Is the neural network in DQN used to learn like a supervised model?
1 Answer
Is the neural network in DQN used to learn like a supervised model?
Yes.
In DQN, the neural network is used as a function approximator to learn the action value function $Q(s,a)$ - the neural network approximation to it is sometimes noted $\hat{q}(s,a,\theta)$ to show that this is an ongoing, approximate estimate, and that the values that it outputs depend on the NN's learnable parameters (weights and biases).
Why is this "supervised learning"? That is because in order to improve an estimate for Q, the network is presented with labelled data. In DQN this is specifically a mini-batch drawn from experience replay memory, but in all cases in RL, the format of each row of data is the same: A representation of the current state (or state+action sometimes), and a "ground truth" target value to learn to associate with that input. This learning by correct example is exactly supervised learning.
Now, there are some complications:
The "ground truth" is built by the RL algorithm on-demand, and equals the underlying real value $q_{\pi}(s,a)$ only in expectation over time. However, that is fine for any statistics-based learning algorithm that will learn a mean value.
The expected "ground truth" changes over time as RL improves the policy, so higher Q values will be expected, and the old lower ones need to be forgotten. This is why RL algorithms build the "ground truth" on demand - for single-step Q-learning, as used in basic DQN that is the $r + \gamma \text{max}_{a'}\hat{q}(s', a')$ formula that you may see in explanations, and is called the TD Target.
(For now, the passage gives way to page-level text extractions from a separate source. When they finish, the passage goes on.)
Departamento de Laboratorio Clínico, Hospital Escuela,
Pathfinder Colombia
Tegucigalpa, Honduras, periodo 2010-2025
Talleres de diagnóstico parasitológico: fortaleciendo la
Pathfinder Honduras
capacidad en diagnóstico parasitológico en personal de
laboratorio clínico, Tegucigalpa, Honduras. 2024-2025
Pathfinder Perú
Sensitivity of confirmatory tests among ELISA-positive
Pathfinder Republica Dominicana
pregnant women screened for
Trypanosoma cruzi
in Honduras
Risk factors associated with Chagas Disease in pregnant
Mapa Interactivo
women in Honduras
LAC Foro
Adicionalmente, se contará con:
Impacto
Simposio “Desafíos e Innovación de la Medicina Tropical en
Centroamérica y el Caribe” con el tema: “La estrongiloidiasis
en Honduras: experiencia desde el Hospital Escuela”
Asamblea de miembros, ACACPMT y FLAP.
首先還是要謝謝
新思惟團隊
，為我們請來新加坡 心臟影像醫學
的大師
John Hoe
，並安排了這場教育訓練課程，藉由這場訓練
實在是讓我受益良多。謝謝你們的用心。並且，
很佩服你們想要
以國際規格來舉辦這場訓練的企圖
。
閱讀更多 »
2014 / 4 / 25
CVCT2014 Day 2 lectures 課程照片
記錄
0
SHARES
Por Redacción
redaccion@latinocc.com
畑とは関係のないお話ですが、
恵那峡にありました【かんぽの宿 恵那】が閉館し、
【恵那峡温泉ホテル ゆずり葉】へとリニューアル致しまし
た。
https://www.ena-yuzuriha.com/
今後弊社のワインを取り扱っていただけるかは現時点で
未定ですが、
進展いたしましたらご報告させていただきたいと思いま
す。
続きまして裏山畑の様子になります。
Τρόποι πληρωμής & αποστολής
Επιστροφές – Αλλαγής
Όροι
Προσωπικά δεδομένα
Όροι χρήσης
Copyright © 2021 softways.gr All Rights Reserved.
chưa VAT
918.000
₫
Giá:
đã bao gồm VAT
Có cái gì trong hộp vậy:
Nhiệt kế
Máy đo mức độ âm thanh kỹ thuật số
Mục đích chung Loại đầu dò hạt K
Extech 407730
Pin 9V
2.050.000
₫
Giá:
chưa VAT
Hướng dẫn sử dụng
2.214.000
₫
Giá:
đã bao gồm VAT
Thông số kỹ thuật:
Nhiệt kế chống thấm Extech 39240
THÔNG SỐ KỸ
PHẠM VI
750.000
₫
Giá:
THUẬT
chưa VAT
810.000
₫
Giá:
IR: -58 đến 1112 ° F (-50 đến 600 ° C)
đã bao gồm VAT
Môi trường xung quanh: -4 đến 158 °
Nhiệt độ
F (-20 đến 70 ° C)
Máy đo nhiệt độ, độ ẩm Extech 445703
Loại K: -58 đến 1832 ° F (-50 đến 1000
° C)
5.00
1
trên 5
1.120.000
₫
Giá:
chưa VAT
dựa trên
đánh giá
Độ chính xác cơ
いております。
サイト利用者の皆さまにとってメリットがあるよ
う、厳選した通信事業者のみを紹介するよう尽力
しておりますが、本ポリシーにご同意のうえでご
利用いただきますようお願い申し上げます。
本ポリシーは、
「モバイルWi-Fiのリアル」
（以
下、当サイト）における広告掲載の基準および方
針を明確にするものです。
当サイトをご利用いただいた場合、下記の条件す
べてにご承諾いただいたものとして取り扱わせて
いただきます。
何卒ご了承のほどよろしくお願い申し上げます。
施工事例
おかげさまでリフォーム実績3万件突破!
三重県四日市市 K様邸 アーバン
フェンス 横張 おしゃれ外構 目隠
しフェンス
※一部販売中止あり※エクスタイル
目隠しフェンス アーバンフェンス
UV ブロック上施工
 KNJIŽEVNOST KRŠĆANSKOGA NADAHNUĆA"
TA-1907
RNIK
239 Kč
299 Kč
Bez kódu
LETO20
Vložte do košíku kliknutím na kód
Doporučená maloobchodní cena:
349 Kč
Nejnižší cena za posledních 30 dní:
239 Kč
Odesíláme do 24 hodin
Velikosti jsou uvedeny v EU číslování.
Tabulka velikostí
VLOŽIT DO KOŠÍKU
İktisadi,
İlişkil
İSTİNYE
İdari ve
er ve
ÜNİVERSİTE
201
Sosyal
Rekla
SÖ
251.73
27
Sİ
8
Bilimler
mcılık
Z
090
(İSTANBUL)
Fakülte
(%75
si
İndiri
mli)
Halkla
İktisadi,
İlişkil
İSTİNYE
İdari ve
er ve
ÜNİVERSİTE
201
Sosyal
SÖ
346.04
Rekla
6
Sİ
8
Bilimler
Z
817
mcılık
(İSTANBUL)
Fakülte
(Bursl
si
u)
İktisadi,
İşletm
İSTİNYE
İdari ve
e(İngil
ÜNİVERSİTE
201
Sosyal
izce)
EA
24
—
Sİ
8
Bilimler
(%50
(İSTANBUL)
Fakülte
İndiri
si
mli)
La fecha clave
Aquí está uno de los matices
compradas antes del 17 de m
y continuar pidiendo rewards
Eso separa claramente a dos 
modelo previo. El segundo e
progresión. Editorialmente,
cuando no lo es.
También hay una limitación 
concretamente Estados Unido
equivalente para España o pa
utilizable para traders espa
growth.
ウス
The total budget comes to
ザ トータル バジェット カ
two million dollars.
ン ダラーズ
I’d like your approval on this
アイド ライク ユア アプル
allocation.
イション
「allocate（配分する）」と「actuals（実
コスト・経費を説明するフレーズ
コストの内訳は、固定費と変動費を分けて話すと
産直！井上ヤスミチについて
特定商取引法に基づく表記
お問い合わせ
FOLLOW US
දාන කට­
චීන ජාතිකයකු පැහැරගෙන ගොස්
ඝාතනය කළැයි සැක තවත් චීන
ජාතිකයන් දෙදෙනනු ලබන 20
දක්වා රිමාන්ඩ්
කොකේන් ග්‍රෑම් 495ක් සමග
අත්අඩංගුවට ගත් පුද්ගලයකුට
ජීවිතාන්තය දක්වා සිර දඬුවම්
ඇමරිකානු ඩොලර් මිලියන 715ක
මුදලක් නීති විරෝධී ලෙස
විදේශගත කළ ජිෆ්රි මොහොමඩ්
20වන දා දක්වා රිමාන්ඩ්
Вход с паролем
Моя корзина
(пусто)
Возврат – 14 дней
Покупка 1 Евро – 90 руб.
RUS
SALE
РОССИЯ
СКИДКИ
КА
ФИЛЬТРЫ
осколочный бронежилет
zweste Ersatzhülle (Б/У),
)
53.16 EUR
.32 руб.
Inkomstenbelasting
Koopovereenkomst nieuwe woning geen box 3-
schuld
That means that RL algorithms prefer to work with online algorithms that are biased towards most-recent data and forget older data. Neural networks and linear regression trained by gradient descent both fit this requirement.
An aside: In RL, to avoid using the term model twice, the term "function approximator" is used, where supervised learning might call the same thing a "model". That is because RL already uses the term model to refer to models of the environment (e.g. the rules of a game, or all the known transition probabilities and rewards).